社長には、創業家以外から初めて和里田聰(わりた・あきら、49)氏が就任。1994年、一橋大学商学部卒。プロクター・アンド・ギャンブル・ファー・イースト・インク(現P&Gジャパン)、リーマン・ブラザーズ証券、UBS証券を経て、06年、松井証券取締役。19年、専務取締役になっていた。和里田氏に松井氏は「自らの価値観、時代感で、思い切り暴れてほしい」とエールを送る。
松井氏の退任に伴い、創業家の代表として長男・道太郎氏(32)が取締役に就く。早稲田大学大学院政治学研究科修士課程修了。QUICKを経て18年に松井証券に入社。19年から「新しい松井証券」を創るための社長直轄プロジェクトを担当している。
松井証券の歴史は古い。今日まで同族経営を貫いてきた。創業者は松井房吉。三重県桑名市出身の相場師だ。1918(大正7)年5月、日本橋兜町で個人営業の松井房吉商店を創業。
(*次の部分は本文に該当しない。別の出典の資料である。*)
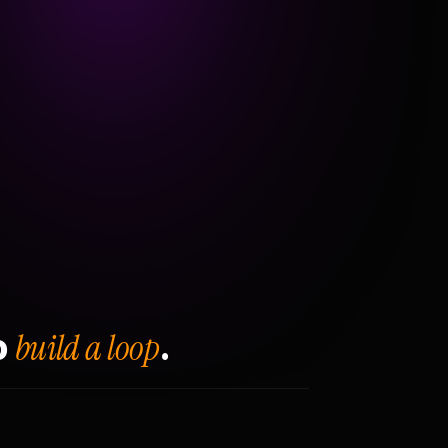
build a loop
o
.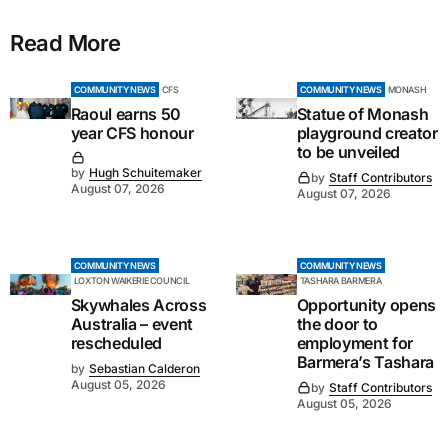
Read More
COMMUNITY NEWS
CFS
COMMUNITY NEWS
MONASH
Raoul earns 50
Statue of Monash
year CFS honour
playground creator
to be unveiled
by
Hugh Schuitemaker
by
Staff Contributors
August 07, 2026
August 07, 2026
COMMUNITY NEWS
COMMUNITY NEWS
LOXTON WAIKERIE COUNCIL
TASHARA BARMERA
Skywhales Across
Opportunity opens
Australia – event
the door to
rescheduled
employment for
Barmera’s Tashara
by
Sebastian Calderon
August 05, 2026
by
Staff Contributors
August 05, 2026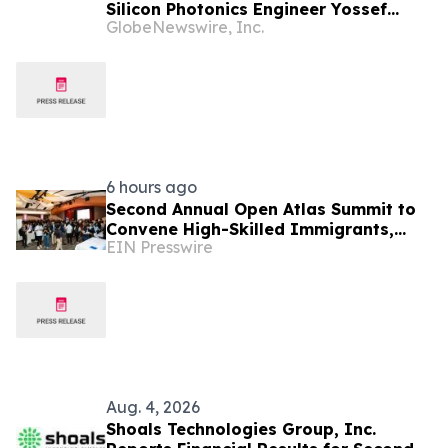
Silicon Photonics Engineer Yossef
GlobeNewswire, Inc.
Ehrlichman as Founding Manager,
Photonic Integrated Circuit (PIC)
Development
6 hours ago
Second Annual Open Atlas Summit to
Convene High-Skilled Immigrants,
EIN Presswire
Founders, Investors and Students in
Silicon Valley
Aug. 4, 2026
Shoals Technologies Group, Inc.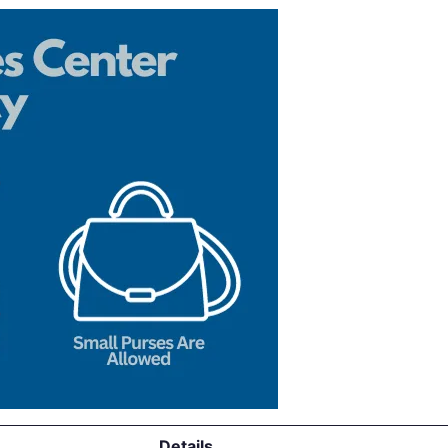
Details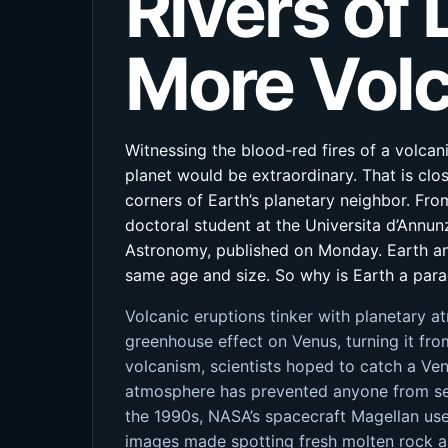
Rivers of
More Volc
Witnessing the blood-red fires of a volcan
planet would be extraordinary. That is clo
corners of Earth’s planetary neighbor. From
doctoral student at the Universita d’Annunz
Astronomy, published on Monday. Earth an
same age and size. So why is Earth a parad
Volcanic eruptions tinker with planetary a
greenhouse effect on Venus, turning it fro
volcanism, scientists hoped to catch a Ve
atmosphere has prevented anyone from see
the 1990s, NASA’s spacecraft Magellan used
images made spotting fresh molten rock a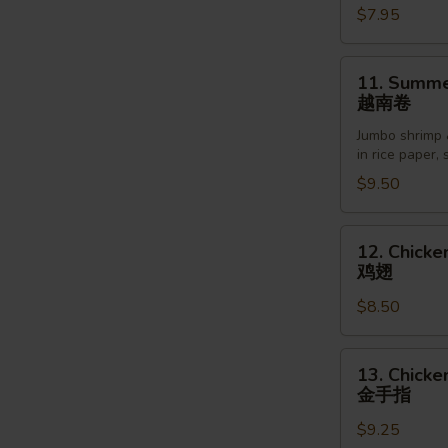
$7.95
Sesame
Sauce
芝
11.
11. Summer
麻
Summer
越南卷
冷
Roll
面
Jumbo shrimp 
(2pcs)
in rice paper,
越
$9.50
南
卷
12.
12. Chicke
Chicken
鸡翅
Wings
$8.50
(6pcs)
鸡
翅
13.
13. Chicke
Chicken
金手指
Finger
$9.25
(5pcs)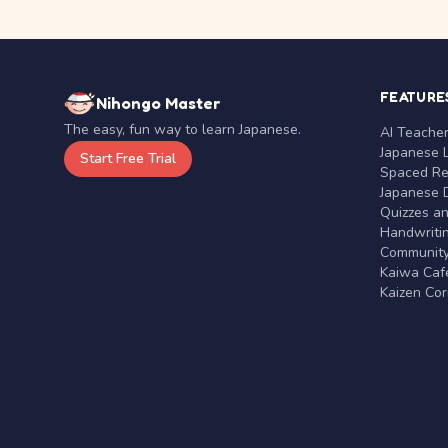
FEATURE
Nihongo Master
The easy, fun way to learn Japanese.
AI Teache
Japanese 
Start Free Trial
Spaced Rep
Japanese D
Quizzes a
Handwritin
Communit
Kaiwa Café
Kaizen Co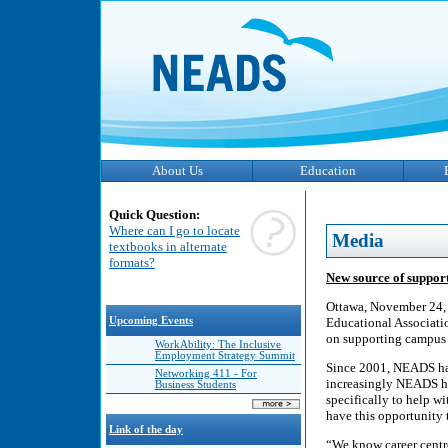
About Us
Education
Quick Question:
Where can I go to locate
Media
textbooks in alternate
formats?
New source of support
Ottawa, November 24, 
Upcoming Events
Educational Associatio
on supporting campus c
WorkAbility: The Inclusive
Employment Strategy Summit
Since 2001, NEADS has
Networking 411 - For
increasingly NEADS has
Business Students
specifically to help wi
have this opportunity t
Link of the day
“We know career centre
「売りの房吉」の異名をもつ。第一次世界大戦後の20(大正9)年3月の株価大暴落で売りまくり、巨万の富を得た。箱根塔ノ沢温泉で、当時、人気俳優だった阪東妻三郎と張り合って豪遊したという逸話が残る。夢枕に弁天様が立ったことから、箱根登山鉄道塔ノ沢駅の構内に銭洗弁天を祀る祠を寄贈した。
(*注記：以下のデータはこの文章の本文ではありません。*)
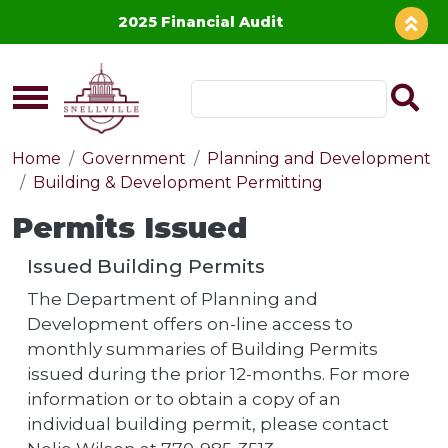
Skip to main content
2025 Financial Audit
Home
Government
Planning and Development
Building & Development Permitting
Permits Issued
Issued Building Permits
The Department of Planning and
Development offers on-line access to
monthly summaries of Building Permits
issued during the prior 12-months. For more
information or to obtain a copy of an
individual building permit, please contact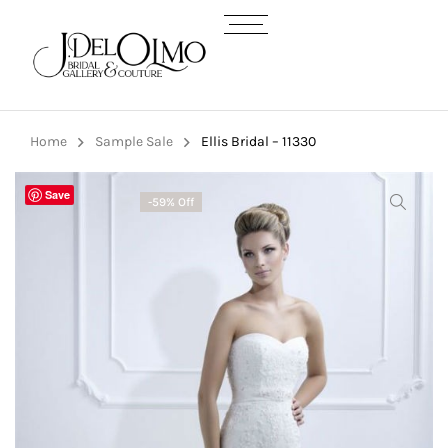
Home
Sample Sale
Ellis Bridal – 11330
Save
-59% Off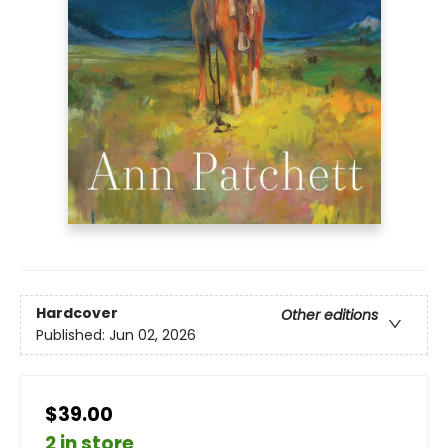
Hardcover
Other editions
Published:
Jun 02, 2026
$39.00
2 in store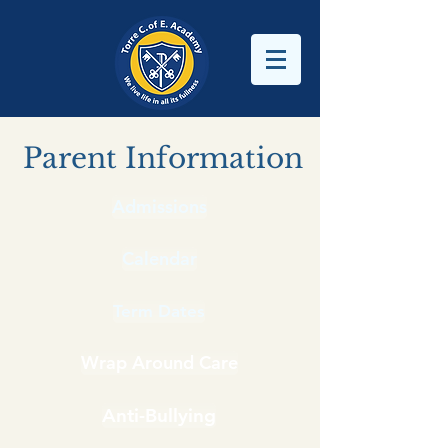
Parent Information
Admissions
Calendar
Term Dates
Wrap Around Care
Anti-Bullying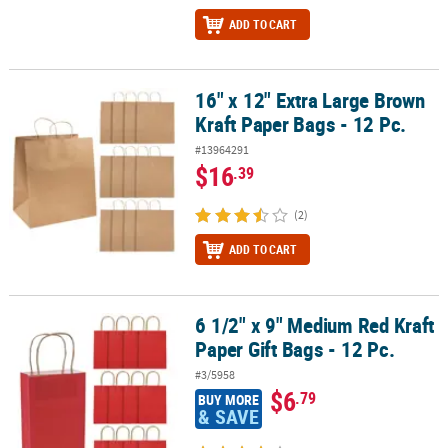
ADD TO CART
16" x 12" Extra Large Brown
16" x 12" Extra Large Brown Kraft Paper Bags - 12 Pc.
Kraft Paper Bags - 12 Pc.
#13964291
$16
.39
(2)
ADD TO CART
6 1/2" x 9" Medium Red Kraft
6 1/2" x 9" Medium Red Kraft Paper Gift Bags - 12 Pc.
Paper Gift Bags - 12 Pc.
#3/5958
$6
.79
BUY MORE
& SAVE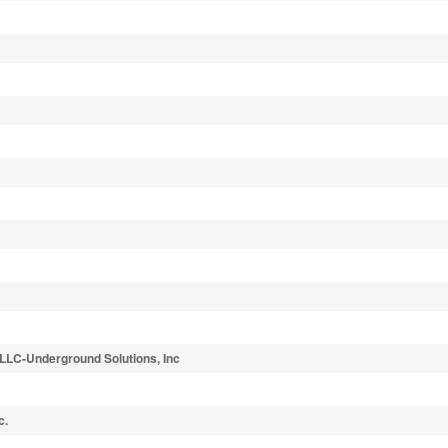
 LLC-Underground Solutions, Inc
c.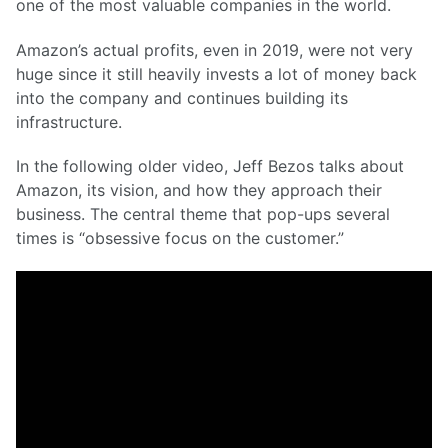
one of the most valuable companies in the world.
Amazon’s actual profits, even in 2019, were not very
huge since it still heavily invests a lot of money back
into the company and continues building its
infrastructure.
In the following older video, Jeff Bezos talks about
Amazon, its vision, and how they approach their
business. The central theme that pop-ups several
times is “obsessive focus on the customer.”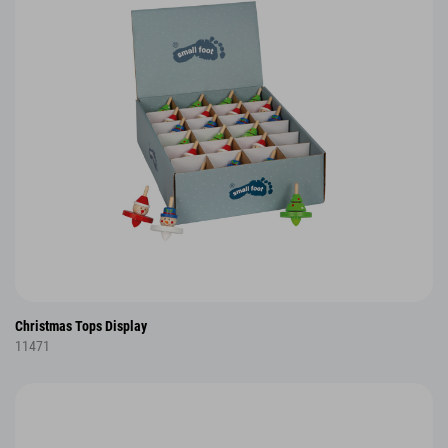
Christmas Tops Display
11471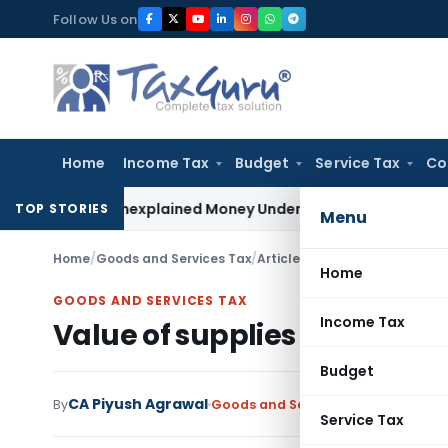
Skip
Follow Us on
to
content
Home
Income Tax
Budget
Service Tax
Co
ble as Unexplained Money Under Section 69A
Income Tax
Delh
TOP STORIES
Menu
Home
/
Goods and Services Tax
/
Articles
/
Value of supplies in
Home
GOODS AND SERVICES TAX
Income Tax
Value of supplies in certai
Budget
CA Piyush Agrawal
By
Goods and Services Tax
Articles
Jun
Service Tax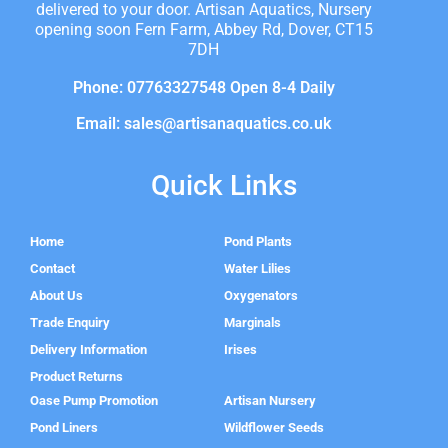
delivered to your door. Artisan Aquatics, Nursery
opening soon Fern Farm, Abbey Rd, Dover, CT15
7DH
Phone: 07763327548 Open 8-4 Daily
Email: sales@artisanaquatics.co.uk
Quick Links
Home
Pond Plants
Contact
Water Lilies
About Us
Oxygenators
Trade Enquiry
Marginals
Delivery Information
Irises
Product Returns
Oase Pump Promotion
Artisan Nursery
Pond Liners
Wildflower Seeds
南満州鉄道など国策会社の株式を買っていたため、敗戦で株券は無価値となり、房吉は財産のほとんどを失った。49(昭和24)年、長男、武が事業を継承。3代目社長は武の実弟の正俊。老舗だが、同社は弱小証券会社の域を出なかった。
武の娘婿の松井道夫氏が中興の祖である。道夫氏の旧姓は務台。長野県生まれの東京育ち。1976年、一橋大学経済学部卒業後、日本郵船に入社。86年、上智大学大学院で中国考古学を学ぶ松井千鶴子氏と結婚したことによって人生の転機が訪れる。2代目社長の武には千鶴子氏しか子供がいなかったため、道夫氏は養子となる。87年、松井証券に入社。会社を継ぐという道夫氏の申し出に、武は「おやんなさいよ。でも、つまんないよ」と答えた。
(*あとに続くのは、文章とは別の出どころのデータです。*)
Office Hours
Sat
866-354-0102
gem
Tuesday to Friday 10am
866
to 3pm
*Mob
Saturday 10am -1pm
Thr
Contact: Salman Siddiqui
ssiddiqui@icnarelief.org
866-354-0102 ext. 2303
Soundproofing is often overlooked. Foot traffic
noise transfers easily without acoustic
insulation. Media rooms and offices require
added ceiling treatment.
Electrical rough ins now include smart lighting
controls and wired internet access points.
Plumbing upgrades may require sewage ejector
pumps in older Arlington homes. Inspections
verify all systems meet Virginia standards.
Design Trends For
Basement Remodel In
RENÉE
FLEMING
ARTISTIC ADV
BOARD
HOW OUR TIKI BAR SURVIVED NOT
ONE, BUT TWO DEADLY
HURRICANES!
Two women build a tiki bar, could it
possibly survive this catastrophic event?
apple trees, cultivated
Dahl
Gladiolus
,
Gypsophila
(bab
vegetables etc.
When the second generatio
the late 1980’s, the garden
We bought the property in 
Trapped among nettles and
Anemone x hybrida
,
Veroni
松井道夫氏は異端児である。証券界の多数派の逆を行く。
「営業マンはいらない。インターネット上で顧客に株式を売買してもらう」
95年に社長の椅子に座った松井氏が、社運を賭ける決断をしたのがインターネット取引である。インターネット時代の到来を見据え、店頭での対面営業を廃止し、ネット証券会社として産声をあげた。99年に株式手数料が完全自由化されたことを受け、手数料が安いネット証券が相次いで誕生した。松井証券は返済期限のない信用取引を業界で初めて導入するなど斬新なサービスを投入し、シェアを拡大した。それまで無名に近かった松井証券は、ネット証券会社の先駆けとなった。
手数料自由化とデイトレードの隆盛に乗って「1日定額制」「無期限信用取引」など新機軸を次々と編み出し、松井証券はネット証券の先頭を走ってきた。しかし、輝いていたのは2000年代の半ばまで。手数料の値下げ競争で出遅れ、シェアを落とした。
ネット取引をする顧客の多くはIPO(新規株式公開)銘柄を事前に手に入れるのに血眼になっていた。ところが、松井氏が野村、大和、日興などのIPOの大手独占を批判して挑戦状を叩きつけたため、野村などを怒らせ、IPO銘柄を割り当ててもらえなくなった。それで客離れが進んだ。